Catherine lives in NSW, with her husband and two childen. She shares a snapshot of her life.
“Life with Cystic Fibrosis (CF) is exhausting yet extremely rewarding. When I was born, my parents were told not to expect me to live beyond my teen years. While it hasn’t always been a smooth journey, for me CF is very much about the daily maintenance. To keep healthy I take approx. 40+ tablets daily and I dedicate a few hours to physiotherapy and nebulised medications to keep my lungs clear each day. During an exacerbation, these treatments are often doubled or I may end up in hospital – sometimes just due to a common cold or influenza. In some ways Westmead hospital has become a second home – I visit as an outpatient around every 6 weeks, but I also typically spend a few weeks as an inpatient in any given year, particularly over winter.
Over the years it has sometimes been hard to find the time and motivation for the daily treatment regime, however for me it’s very much about a cost-benefit-analysis. The two hours (or more) I spend today will hopefully be increasing my quality and longevity of life in years to come.
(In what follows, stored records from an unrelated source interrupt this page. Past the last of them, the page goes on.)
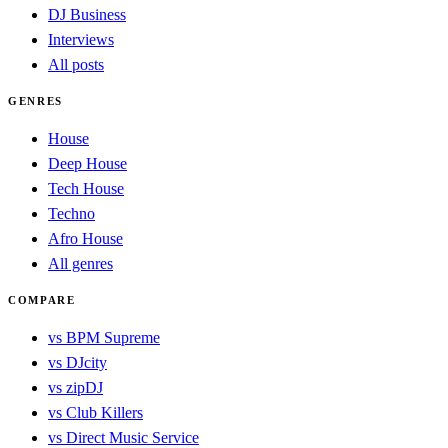
DJ Business
Interviews
All posts
GENRES
House
Deep House
Tech House
Techno
Afro House
All genres
COMPARE
vs BPM Supreme
vs DJcity
vs zipDJ
vs Club Killers
vs Direct Music Service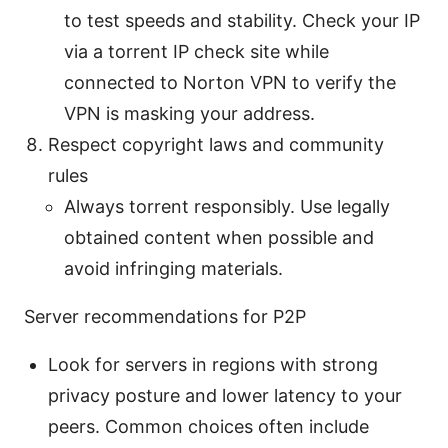
to test speeds and stability. Check your IP
via a torrent IP check site while
connected to Norton VPN to verify the
VPN is masking your address.
Respect copyright laws and community
rules
Always torrent responsibly. Use legally
obtained content when possible and
avoid infringing materials.
Server recommendations for P2P
Look for servers in regions with strong
privacy posture and lower latency to your
peers. Common choices often include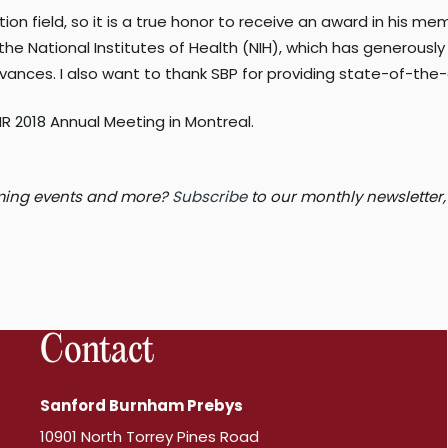
on field, so it is a true honor to receive an award in his mem
 National Institutes of Health (NIH), which has generously 
ances. I also want to thank SBP for providing state-of-the-
 2018 Annual Meeting in Montreal.
coming events and more?
Subscribe
to our monthly newsletter,
Contact
Sanford Burnham Prebys
10901 North Torrey Pines Road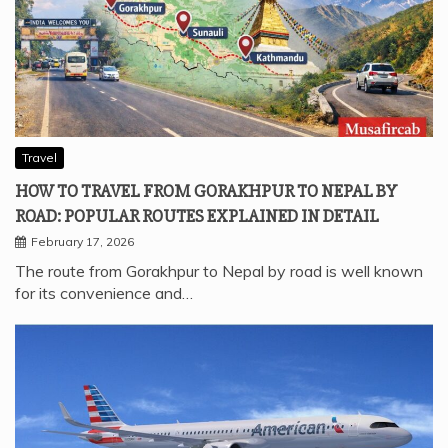
Travel
HOW TO TRAVEL FROM GORAKHPUR TO NEPAL BY
ROAD: POPULAR ROUTES EXPLAINED IN DETAIL
February 17, 2026
The route from Gorakhpur to Nepal by road is well known
for its convenience and…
Now, as a 32-year-old, I am extremely fortunate to be living a very active, happy and full life. I work part-time, I am studying postgraduate psychology, I have an amazing husband and we are so fortunate to have two young children. While they don’t understand about CF yet, they see me on my breathing machines and know mummy does “physio” and “medicine” every day. My parents, siblings, partner and now my own children know the walls of Westmead. Thankfully the CF multidisciplinary team don’t just welcome me, but welcome and respond to my family too. The team always greet my children with smiles, and it’s a relief to know that hospital isn’t a scary place for my kids, since I spend so much time there. I have had some incredibly tough times in those hospital beds, but also the most happiest moments of my life – our first child was born at Westmead.
This is a life stage I never anticipated I would be fortunate enough to be experiencing. I genuinely feel like I am a living example of how medical fundraising and research can improve lives.”